Start of DATASET CONTENT
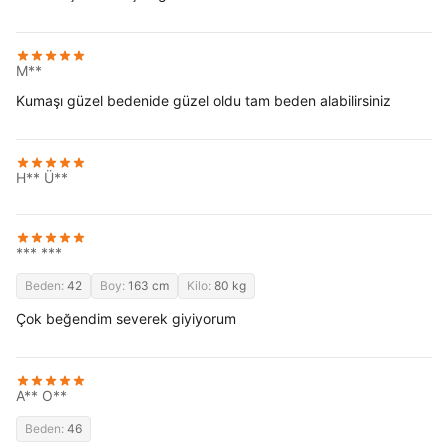
M**
Kumaşı güzel bedenide güzel oldu tam beden alabilirsiniz
H** Ü**
*** ***
Beden:
42
Boy:
163 cm
Kilo:
80 kg
Çok beğendim severek giyiyorum
A** O**
Beden:
46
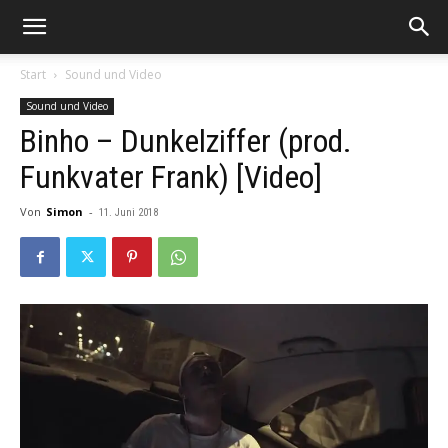
Start
Sound und Video
Sound und Video
Binho – Dunkelziffer (prod.
Funkvater Frank) [Video]
Von
Simon
-
11. Juni 2018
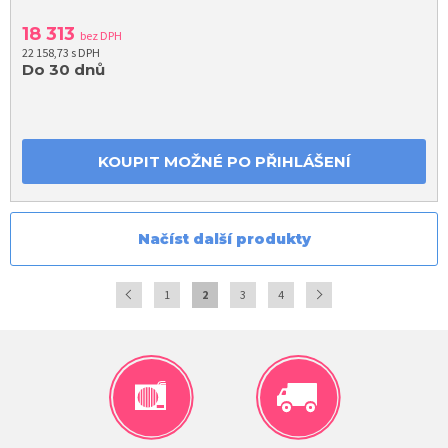
18 313
bez DPH
22 158,73 s DPH
Do 30 dnů
KOUPIT MOŽNÉ PO PŘIHLÁŠENÍ
Načíst další produkty
1
2
3
4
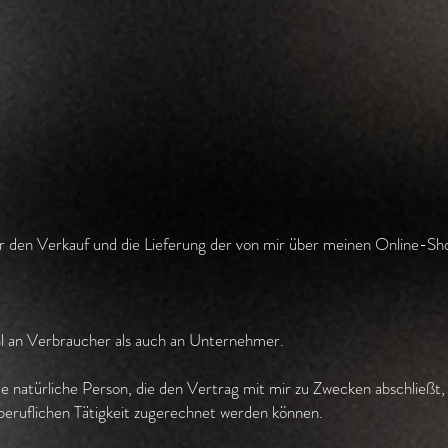
ber den Verkauf und die Lieferung der von mir über meinen Online-Sh
hl an Verbraucher als auch an Unternehmer.
de natürliche Person, die den Vertrag mit mir zu Zwecken abschließt
 beruflichen Tätigkeit zugerechnet werden können.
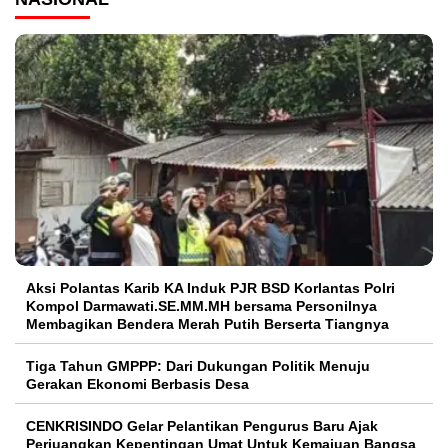
Aksi Polantas Karib KA Induk PJR BSD Korlantas Polri
Kompol Darmawati.SE.MM.MH bersama Personilnya
Membagikan Bendera Merah Putih Berserta Tiangnya
Tiga Tahun GMPPP: Dari Dukungan Politik Menuju
Gerakan Ekonomi Berbasis Desa
CENKRISINDO Gelar Pelantikan Pengurus Baru Ajak
Perjuangkan Kepentingan Umat Untuk Kemajuan Bangsa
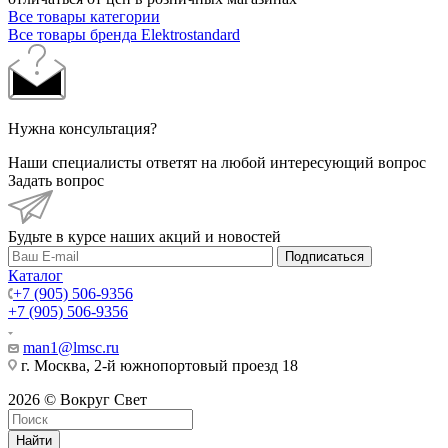
Все товары категории
Все товары бренда Elektrostandard
Нужна консультация?
Наши специалисты ответят на любой интересующий вопрос
Задать вопрос
Будьте в курсе наших акций и новостей
Подписаться
Каталог
+7 (905) 506-9356
+7 (905) 506-9356
man1@lmsc.ru
г. Москва, 2-й южнопортовый проезд 18
2026 © Вокруг Свет
Найти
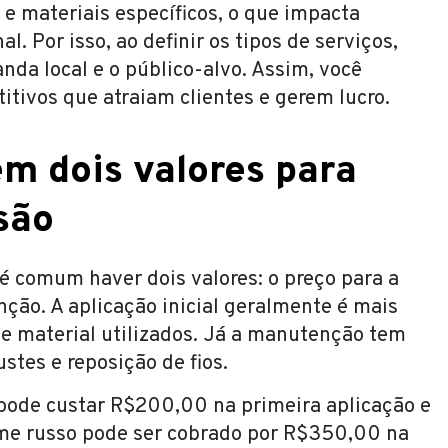
 e materiais específicos, o que impacta
l. Por isso, ao definir os tipos de serviços,
nda local e o público-alvo. Assim, você
tivos que atraiam clientes e gerem lucro.
m dois valores para
são
 é comum haver dois valores: o preço para a
nção. A aplicação inicial geralmente é mais
e material utilizados. Já a manutenção tem
stes e reposição de fios.
pode custar R$200,00 na primeira aplicação e
me russo pode ser cobrado por R$350,00 na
End of DATASET CONTENT
Copy each line of the records containing the string "товары".

PROBLEM SOLUTION -
Все товары категории
Все товары бренда Elektrostandard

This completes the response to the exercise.